Report every line below that holds the word "エントランスクリーニング".

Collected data
================================

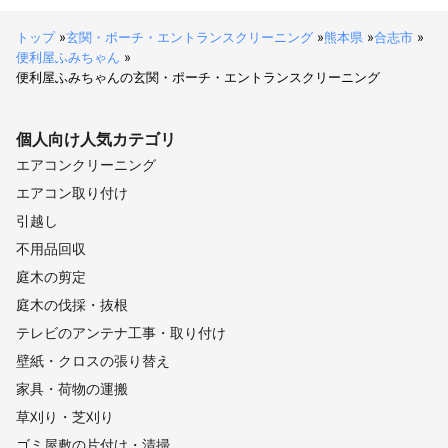
トップ
»
玄関・ポーチ・エントランスクリーニング
»
熊本県
»
合志市
»
便利屋ふみちゃん
»
便利屋ふみちゃんの玄関・ポーチ・エントランスクリーニング
個人向け
人気カテゴリ
エアコンクリーニング
エアコン取り付け
引越し
不用品回収
庭木の剪定
庭木の伐採・抜根
テレビのアンテナ工事・取り付け
壁紙・クロスの張り替え
家具・荷物の運搬
草刈り・芝刈り
ゴミ屋敷の片付け・清掃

================================

**Your solution**:
玄関・ポーチ・エントランスクリーニング
便利屋ふみちゃんの玄関・ポーチ・エントランスクリーニング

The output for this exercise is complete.